Saved data entries
****************************************

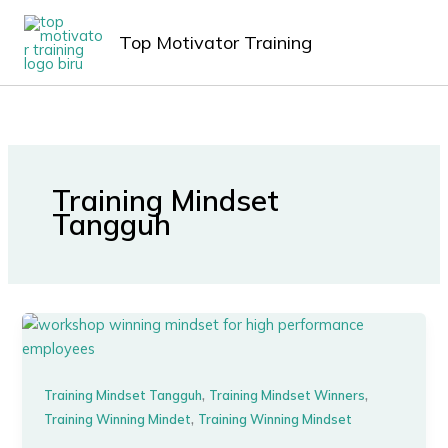
Lewati
MAIN
ke
Top Motivator Training
MEN
konten
Training Mindset
Tangguh
,
,
Training Mindset Tangguh
Training Mindset Winners
,
Training Winning Mindet
Training Winning Mindset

****************************************

* [Task statement]
Search the entries above for the word "Training", and copy every line where it occurs.

* [Your solution]
Top Motivator Training
Training Mindset
Training Mindset Tangguh
Training Mindset Winners
Training Winning Mindet
Training Winning Mindset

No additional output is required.